Dean Smith & Tony Hulman–two legends of sport

February 9, 2015 by

Yesterday the sports world learned of the passing of Dean Smith, the legendary coach of the University of North Carolina Tar Heels (1961-1997).

When I think about Dean Smith and Tony Hulman, several things strike me.  Both were legends in their time and had a profound impact on the sport with which they were connected.

Both men believed strongly in education.  In an era when college ball players attended four years of college, Smith’s graduation rate was over 95%.  More than fifty players went on to play professional basketball but many more went on to enter the ranks of coaching or became lawyers or physicians.   Hulman gave millions of dollars to education—to Indiana State University and to Rose Polytechnic which is now known as Rose-Hulman School of Technology.  In their own way, both men have influenced countless people.

Hulman and Smith both started when things were incredibly bad.  Smith took over a basketball program with multiple NCAA violations and on probation.  With only one losing season, Smith went on to build a program with a 77% win rate, thirteen ACC tournament championships and two national championships.  When Hulman purchased the Indianapolis Motor Speedway in November 1945, most Indianapolis residents believed the track would be become a residential subdivision.  Under his leadership, the stands were repaired, the track was rid of small trees and weeds and opened a mere six months later to host the 1946 Indianapolis 500.    Over time, Hulman built the Indianapolis 500 to become “The Greatest Spectacle in Racing.”

Both Hulman and Smith were strong tacticians.  Hulman loved solving problems.  His greatest success was probably diversifying the family business, Hulman & Company from a wholesale grocer to a diversified company including beer, Coca-Cola franchise, and various media outlets.  Hulman also took one of the company’s proprietary products, Clabber Girl Baking Powder to a national product.  Smith developed the “four corners” which was an effective way to slow the pace of the game down.  Slow it down so much that the NCAA instituted the shot clock.  He also was behind the tradition of players giving credit to the teammate which passed the ball enabling the score.  Under Smith the team….and the fans…and the opponents knew that anything was possible.

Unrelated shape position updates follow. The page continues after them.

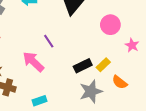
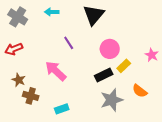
pink circle: (110, 25) -> (110, 49), moved
purple line: (49, 41) -> (69, 43), moved
yellow rectangle: (103, 65) -> (124, 66), moved

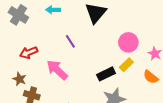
red arrow: (14, 49) -> (29, 53), moved
pink circle: (110, 49) -> (128, 42), moved
orange semicircle: (140, 91) -> (151, 77), moved

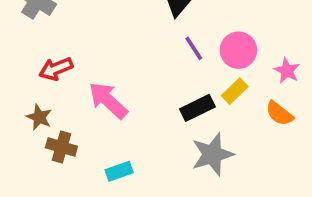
purple line: (70, 41) -> (194, 48), moved

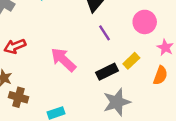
pink circle: (238, 50) -> (145, 22), moved
pink arrow: (108, 100) -> (63, 60), moved
orange semicircle: (279, 113) -> (160, 75), turned -108

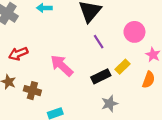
brown cross: (18, 97) -> (32, 91), moved
gray star: (117, 102) -> (109, 104), size x0.7

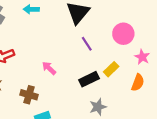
pink arrow: (62, 66) -> (49, 68), size x0.6
brown cross: (32, 91) -> (29, 95), moved

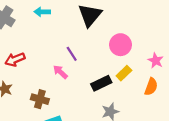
pink circle: (123, 34) -> (120, 45), moved
purple line: (87, 44) -> (72, 54), moved

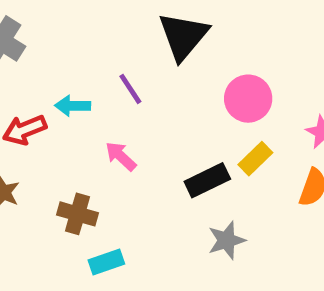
cyan arrow: (42, 12) -> (73, 106), moved
purple line: (72, 54) -> (130, 89), moved

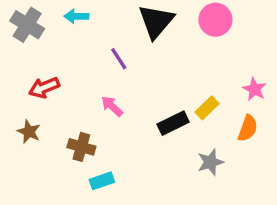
pink circle: (248, 99) -> (215, 20), moved
cyan arrow: (73, 106) -> (76, 16), moved
gray star: (227, 240) -> (210, 162), moved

Both men developed strong benches.  Since Smith retired from coaching in 1997, all Carolina coaches were coached by him--Bill Guthridge, Matt Dougherty and current coach Roy Williams.  After Hulman’s untimely death in 1977, his right hand man, Joe Cloutier, took the reins of the Indianapolis Motor Speedway and Hulman & Company.  With one short interlude until recently the leadership of both companies has been by either Cloutier or Tony George (Hulman’s grandson).

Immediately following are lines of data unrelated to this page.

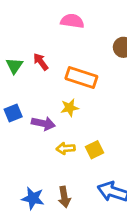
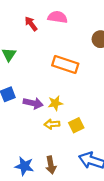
red arrow: (41, 62) -> (31, 24), moved
yellow star: (70, 108) -> (55, 103), moved

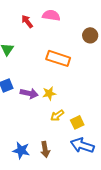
yellow arrow: (52, 124) -> (57, 115), moved, turned -32
yellow square: (76, 125) -> (77, 122), moved

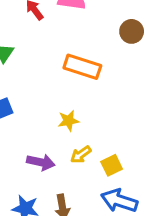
purple arrow: (29, 93) -> (41, 162), moved

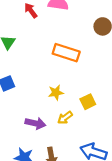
yellow square: (112, 165) -> (88, 102), moved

Lastly and probably their greatest contribution was their love of their fellow humans.  When Hulman would see a need, he was willing to step up to the plate—education, an improved water system in his hometown and a municipal airport for his hometown, development of parks in his hometown and Indiana.  Hulman, the quiet affable Hoosier, was always available to listen to the common man.  Smith was legendary for the long relationship he built with his players.  After graduation, many would rely upon Smith for his input as they progressed along their careers.   Smith also was a leader in the civil rights movement being among the first to recruit a black athlete to play at a southern school.